==== INPUT DATA
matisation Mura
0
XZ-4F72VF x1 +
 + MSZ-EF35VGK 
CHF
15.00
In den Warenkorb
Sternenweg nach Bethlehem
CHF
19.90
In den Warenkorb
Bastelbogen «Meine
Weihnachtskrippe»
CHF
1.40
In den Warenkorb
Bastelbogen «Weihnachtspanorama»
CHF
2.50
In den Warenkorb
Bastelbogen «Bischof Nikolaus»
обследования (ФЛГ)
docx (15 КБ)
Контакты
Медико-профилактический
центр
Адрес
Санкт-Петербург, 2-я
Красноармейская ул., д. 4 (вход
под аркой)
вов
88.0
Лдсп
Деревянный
========
==== INPUT DATA
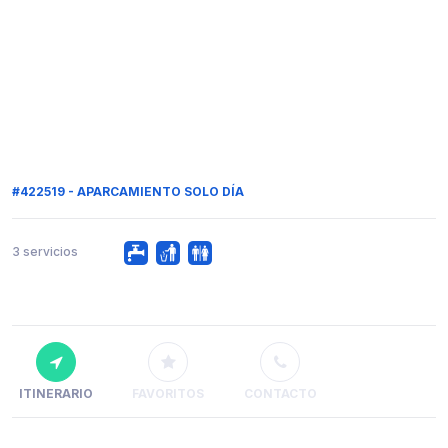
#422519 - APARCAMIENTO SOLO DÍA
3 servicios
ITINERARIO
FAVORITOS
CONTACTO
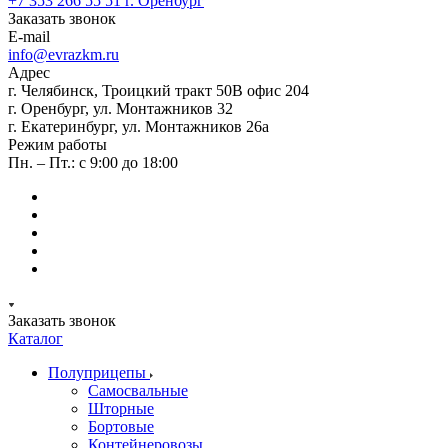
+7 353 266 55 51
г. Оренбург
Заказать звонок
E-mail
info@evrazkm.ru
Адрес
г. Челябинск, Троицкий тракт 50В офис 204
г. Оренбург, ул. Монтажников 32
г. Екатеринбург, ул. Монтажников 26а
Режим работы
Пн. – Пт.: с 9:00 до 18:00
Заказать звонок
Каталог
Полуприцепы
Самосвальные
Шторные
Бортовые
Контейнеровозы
========
▸ **THE PROBLEM**: Pull every line containing "Оренбург" out of the records.

▸ **WRITTEN REPLY**:
г. Оренбург
г. Оренбург, ул. Монтажников 32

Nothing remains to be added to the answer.